Il bluff della presunta superiorità antropologica

Una critica brillante e audace del Modello Milano, che non riguarda solo le trasformazioni urbane ma soprattutto il loro impatto sulla vita quotidiana dei milanesi, la dà Michele Masneri su Il Foglio: «Micidiali periferie con microclimi lagunari sono vendute a 4/5 mila al metro [quadro, ndr], famigerati scali ferroviari vengono sottoposti a biechi ripristini da parte di primarie archistar mondiali ad attirare incauti forestieri in rigenerazioni urbane velocissime. Chi ha casa se la affitta su Airbnb nelle innumerevoli week e va a stare da amici. C’è un problema di spazio, fisico e metafisico, come ti raccontano gli imprenditori che tentano di aprire a Milano.» Il giornalista si diverte a rivelare il bluff di una presunta superiorità antropologica di Milano, evidenziandone diversi risvolti tragicomici («manager che incontri agli aperitivi in terrazza e poi vivono nelle stanze a Lambrate con tre coinquilini»).

Il caso San Siro

La trasformazione che forse meglio rappresenta la complessa condizione politica e urbana di Milano è legata al nuovo Stadio San Siro. In queste settimane assistiamo a un acceso dibattito pubblico che coinvolge le società calcistiche interessate, l’amministrazione comunale e vari comitati civici milanesi.

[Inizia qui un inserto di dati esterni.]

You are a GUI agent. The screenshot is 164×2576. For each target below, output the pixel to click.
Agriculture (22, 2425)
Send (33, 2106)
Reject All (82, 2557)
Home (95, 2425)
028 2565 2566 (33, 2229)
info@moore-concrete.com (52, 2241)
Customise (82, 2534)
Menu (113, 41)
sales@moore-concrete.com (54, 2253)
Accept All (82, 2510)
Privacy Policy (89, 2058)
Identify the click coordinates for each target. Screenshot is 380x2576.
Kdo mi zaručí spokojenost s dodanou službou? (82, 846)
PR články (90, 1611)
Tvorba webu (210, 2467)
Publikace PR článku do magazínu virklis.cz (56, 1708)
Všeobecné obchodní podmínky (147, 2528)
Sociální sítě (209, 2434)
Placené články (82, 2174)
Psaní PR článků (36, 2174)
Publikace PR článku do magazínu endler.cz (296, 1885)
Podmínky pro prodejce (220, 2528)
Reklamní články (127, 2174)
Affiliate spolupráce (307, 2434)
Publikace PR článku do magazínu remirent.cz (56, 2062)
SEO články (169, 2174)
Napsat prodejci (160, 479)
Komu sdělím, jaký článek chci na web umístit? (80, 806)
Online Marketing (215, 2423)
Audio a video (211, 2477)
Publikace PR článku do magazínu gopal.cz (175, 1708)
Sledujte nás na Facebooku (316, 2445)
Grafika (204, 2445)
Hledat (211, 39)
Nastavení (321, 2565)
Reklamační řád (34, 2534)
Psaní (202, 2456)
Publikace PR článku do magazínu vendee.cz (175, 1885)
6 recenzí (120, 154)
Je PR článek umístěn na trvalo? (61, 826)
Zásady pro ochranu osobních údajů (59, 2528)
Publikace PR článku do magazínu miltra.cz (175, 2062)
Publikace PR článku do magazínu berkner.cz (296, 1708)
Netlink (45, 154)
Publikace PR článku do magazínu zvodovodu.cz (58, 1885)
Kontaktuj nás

In un comunicato pubblico, la Rete dei Comitati della Città Metropolitana di Milano, che dal 2019 si battono unitamente per la difesa del suolo e dei beni comuni, afferma: «ci troviamo di fronte all’ennesimo attacco al patrimonio pubblico cittadino per favorire il profitto privato, con una operazione immobiliare che avrà pesanti conseguenze sia ambientali sia sociali in termini di gentrificazione e conseguenti ripercussioni sul diritto all’abitare e sul costo della vita in particolare nello storico quartiere di case popolari di San Siro

I principali timori pubblici sono legati in particolare alla cessione di 280 mila metri quadri di suolo pubblico a dei privati per un investimento che prevalentemente immobiliare. Oltre a rinnovare (o ricostruire) lo stadio, le società vorrebbero realizzare due grattacieli per uffici, un altro grattacielo che serva da hotel, un centro congressi, due centri commerciali e un ulteriore edificio.

Governare gli interessi privati a favore del pubblico

Il progetto presentato dalle due società calcistiche – che sono di proprietà di un fondo d’investimento statunitense (il Milan) e di una holding cinese (l’Inter) – contribuirebbe ad aumentare notevolmente il loro valore economico. Questo aspetto è particolarmente citato da chi teme speculazioni, in quanto le due proprietà potrebbero trarre grandi benefici da eventuali cessioni future.
Il Dibattito Pubblico promosso dal Comune di Milano si concluderà il 18 novembre 2022, dopodiché verrà presa una decisione sul destino dell’area. L’esito di questa vicenda sarà un indicatore importante sulla direzione degli sviluppi urbani, se verso un ‘diritto alla città’ per molti o se nell’interesse di una cerchia sempre più ristretta. Si capirà allora  le reali capacità delle istituzioni cittadine di governare gli interessi privati, e di pianificare una città inclusiva, cioè capace di investire su casa, ambiente, educazione e integrazione, invertendo la rotta rispetto alla tendenza corrente.

Salvatore Peluso

L’autore non collabora, non lavora né partecipa, non riceve compensi né finanziamenti, da alcuna azienda o organizzazione che possa ricevere vantaggi economici o di sorta dalla pubblicazione di questo articolo.